**TRY IT**
Look for the word "while" in the material below, then report each line where it occurs.
= = = = =
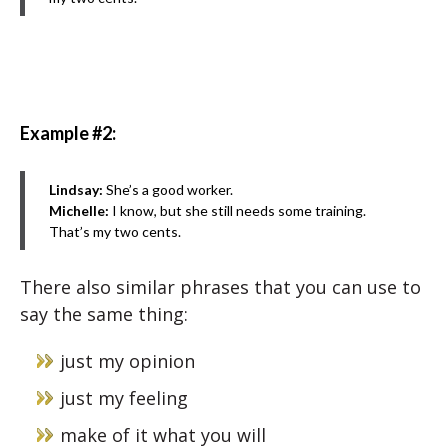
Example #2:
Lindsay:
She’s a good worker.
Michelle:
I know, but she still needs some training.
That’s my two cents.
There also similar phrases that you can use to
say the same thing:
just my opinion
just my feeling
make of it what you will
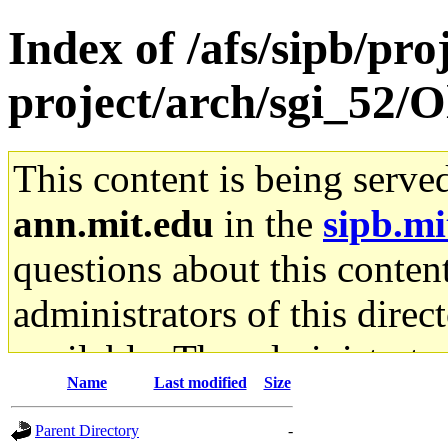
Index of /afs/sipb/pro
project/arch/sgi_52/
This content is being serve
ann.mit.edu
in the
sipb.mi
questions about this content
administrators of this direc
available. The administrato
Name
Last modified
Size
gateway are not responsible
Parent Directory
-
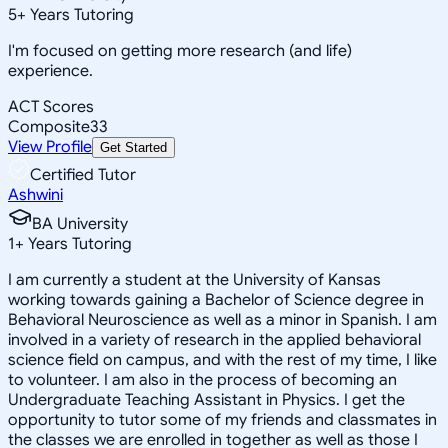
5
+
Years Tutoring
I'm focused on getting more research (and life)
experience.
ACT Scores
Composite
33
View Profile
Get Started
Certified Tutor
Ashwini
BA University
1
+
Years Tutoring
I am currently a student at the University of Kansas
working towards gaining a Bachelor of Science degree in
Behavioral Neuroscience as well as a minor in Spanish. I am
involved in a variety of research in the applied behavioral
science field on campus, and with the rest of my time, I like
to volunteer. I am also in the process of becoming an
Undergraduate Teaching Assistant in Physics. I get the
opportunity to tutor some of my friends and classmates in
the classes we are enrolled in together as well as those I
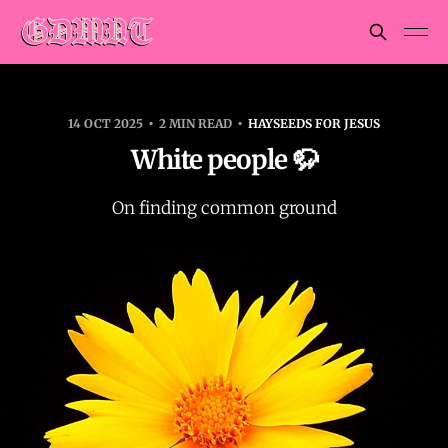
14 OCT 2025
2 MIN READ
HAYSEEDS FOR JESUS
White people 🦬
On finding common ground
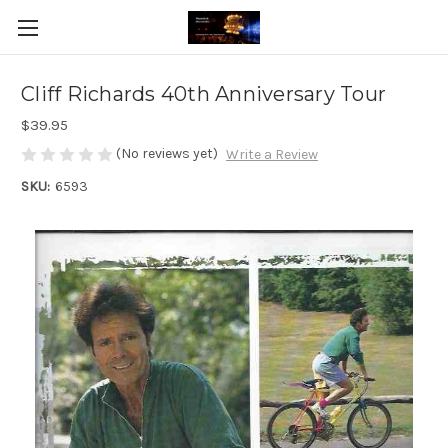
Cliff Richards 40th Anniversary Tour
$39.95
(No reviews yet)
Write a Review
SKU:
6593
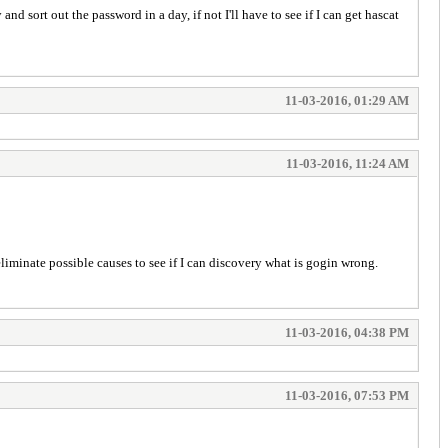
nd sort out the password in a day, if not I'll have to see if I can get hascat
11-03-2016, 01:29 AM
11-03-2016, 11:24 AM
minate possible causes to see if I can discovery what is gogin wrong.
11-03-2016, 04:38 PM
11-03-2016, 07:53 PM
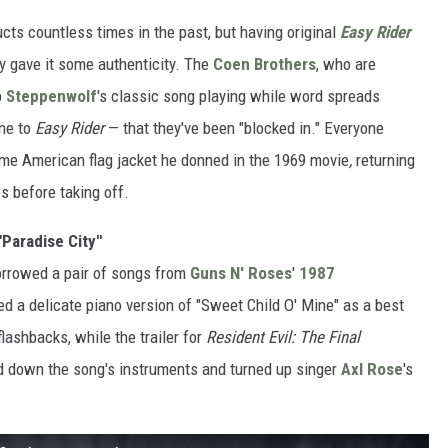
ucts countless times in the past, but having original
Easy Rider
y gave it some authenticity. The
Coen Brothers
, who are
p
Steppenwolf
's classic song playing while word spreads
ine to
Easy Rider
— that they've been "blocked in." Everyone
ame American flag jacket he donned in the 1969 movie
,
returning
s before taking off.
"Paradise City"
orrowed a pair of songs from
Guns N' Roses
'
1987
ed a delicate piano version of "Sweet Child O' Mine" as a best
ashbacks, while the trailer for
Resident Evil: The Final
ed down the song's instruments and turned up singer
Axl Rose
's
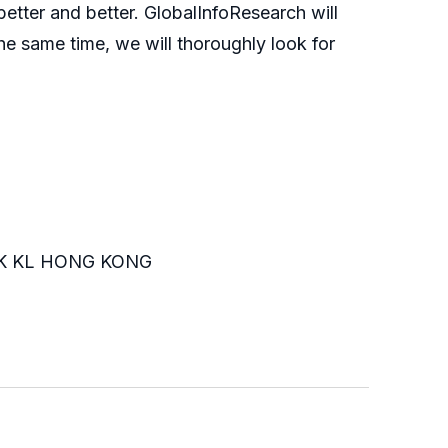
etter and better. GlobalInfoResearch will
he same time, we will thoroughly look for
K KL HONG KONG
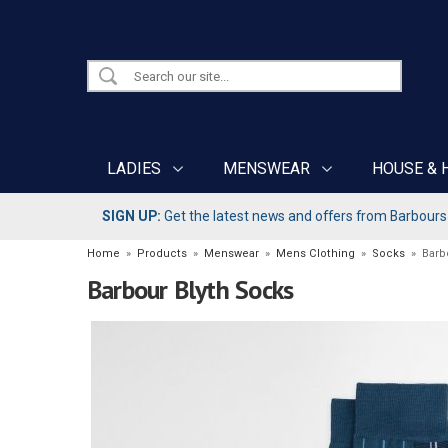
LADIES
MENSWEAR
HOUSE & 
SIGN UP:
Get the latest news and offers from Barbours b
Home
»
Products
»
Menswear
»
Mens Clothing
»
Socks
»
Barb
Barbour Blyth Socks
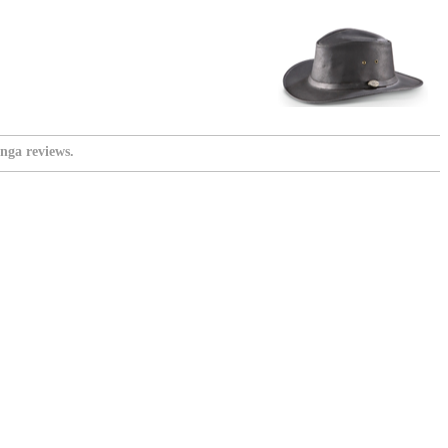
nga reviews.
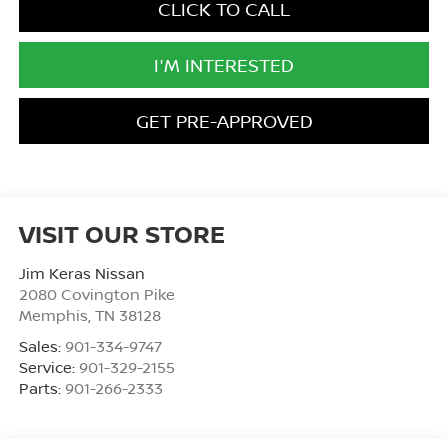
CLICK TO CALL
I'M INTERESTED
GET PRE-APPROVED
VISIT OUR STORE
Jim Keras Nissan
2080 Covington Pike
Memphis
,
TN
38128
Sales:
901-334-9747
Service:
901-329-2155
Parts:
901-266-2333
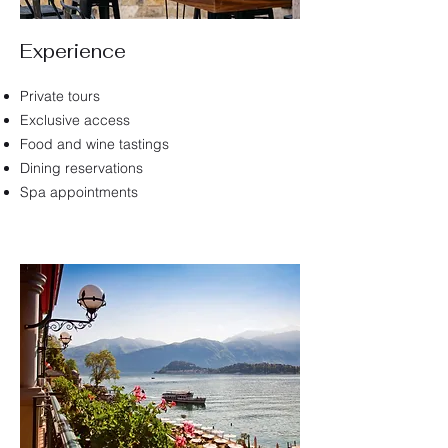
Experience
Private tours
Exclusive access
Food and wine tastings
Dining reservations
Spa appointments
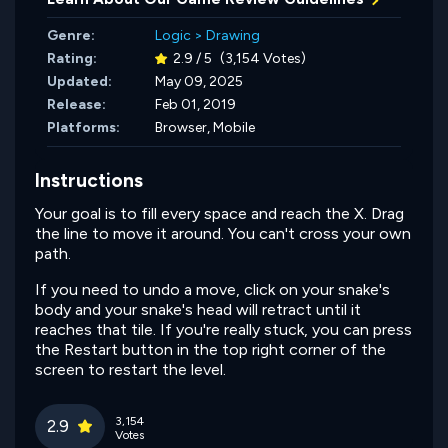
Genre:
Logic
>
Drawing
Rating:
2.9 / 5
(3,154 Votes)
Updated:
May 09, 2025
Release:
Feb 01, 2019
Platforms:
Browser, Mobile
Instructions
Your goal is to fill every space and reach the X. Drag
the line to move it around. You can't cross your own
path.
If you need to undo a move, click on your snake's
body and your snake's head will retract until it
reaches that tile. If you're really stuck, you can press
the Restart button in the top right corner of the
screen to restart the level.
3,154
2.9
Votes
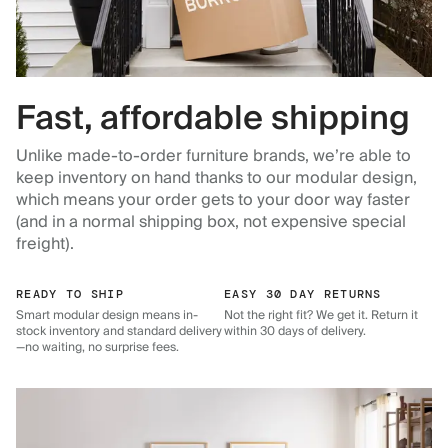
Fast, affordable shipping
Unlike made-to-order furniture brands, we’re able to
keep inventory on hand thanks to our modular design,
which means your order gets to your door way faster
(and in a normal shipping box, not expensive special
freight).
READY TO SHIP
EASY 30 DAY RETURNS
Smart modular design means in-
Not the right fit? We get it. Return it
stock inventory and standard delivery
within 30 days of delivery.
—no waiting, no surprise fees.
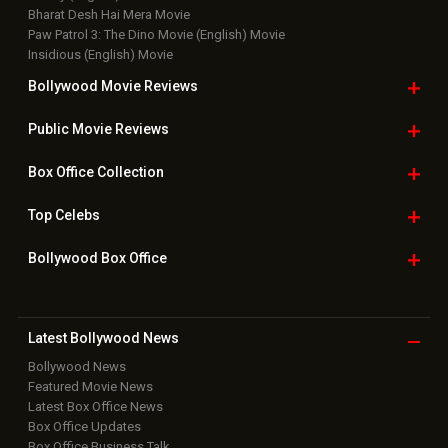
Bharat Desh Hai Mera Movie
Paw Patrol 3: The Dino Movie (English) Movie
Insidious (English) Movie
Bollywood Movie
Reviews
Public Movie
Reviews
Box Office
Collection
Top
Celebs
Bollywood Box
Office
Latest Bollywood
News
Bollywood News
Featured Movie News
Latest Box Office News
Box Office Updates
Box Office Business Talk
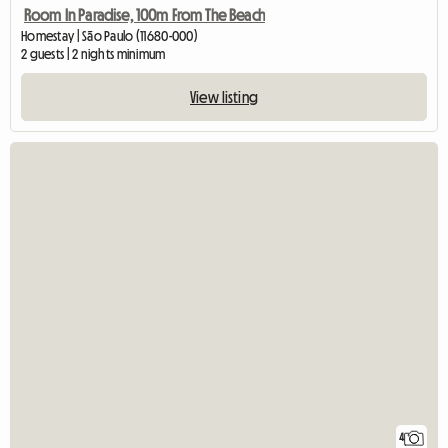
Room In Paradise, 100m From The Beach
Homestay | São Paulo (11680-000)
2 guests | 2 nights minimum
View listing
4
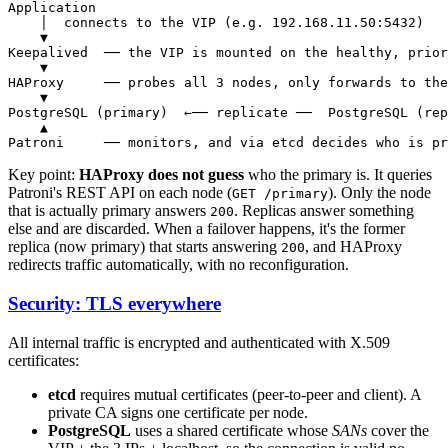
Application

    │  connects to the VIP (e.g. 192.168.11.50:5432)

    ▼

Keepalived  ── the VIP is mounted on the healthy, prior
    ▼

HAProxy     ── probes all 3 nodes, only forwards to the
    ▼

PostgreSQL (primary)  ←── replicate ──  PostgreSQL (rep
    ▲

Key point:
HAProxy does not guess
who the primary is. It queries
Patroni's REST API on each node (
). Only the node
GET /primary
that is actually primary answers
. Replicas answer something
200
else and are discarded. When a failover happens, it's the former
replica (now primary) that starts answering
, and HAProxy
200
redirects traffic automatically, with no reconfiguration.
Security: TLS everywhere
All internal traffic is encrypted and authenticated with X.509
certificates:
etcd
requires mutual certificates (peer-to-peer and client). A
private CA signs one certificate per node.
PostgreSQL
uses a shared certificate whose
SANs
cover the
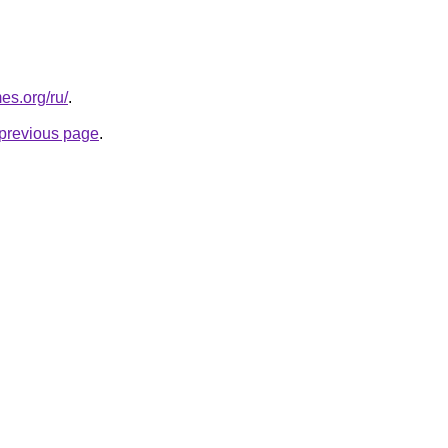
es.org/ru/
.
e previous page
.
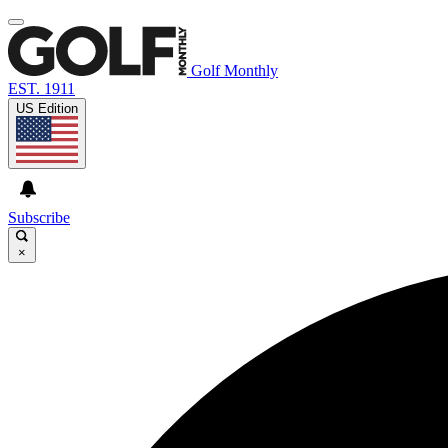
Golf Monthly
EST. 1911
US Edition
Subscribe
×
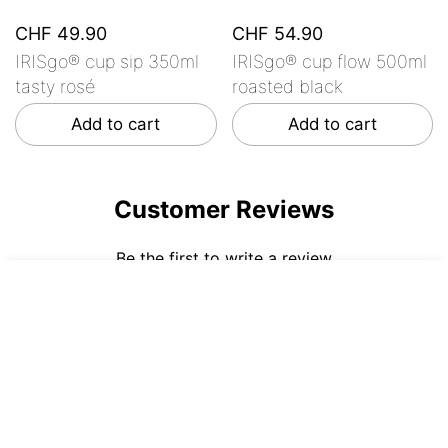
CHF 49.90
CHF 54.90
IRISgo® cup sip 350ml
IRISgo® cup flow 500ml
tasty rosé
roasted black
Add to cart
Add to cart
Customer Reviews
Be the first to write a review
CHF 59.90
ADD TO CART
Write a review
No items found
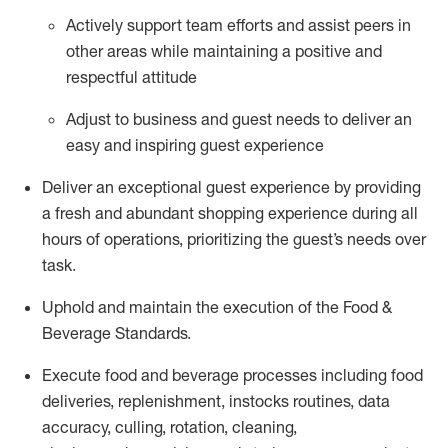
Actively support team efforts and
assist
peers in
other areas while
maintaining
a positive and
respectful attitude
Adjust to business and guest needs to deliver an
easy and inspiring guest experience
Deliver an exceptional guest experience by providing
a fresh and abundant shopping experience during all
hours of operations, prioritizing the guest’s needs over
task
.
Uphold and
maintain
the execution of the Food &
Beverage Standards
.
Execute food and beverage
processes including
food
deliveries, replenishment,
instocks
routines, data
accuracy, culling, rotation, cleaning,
= = = = =
**SOLUTION FOR THIS PROBLEM**
's classic song playing while word spreads
ashbacks, while the trailer for
other areas while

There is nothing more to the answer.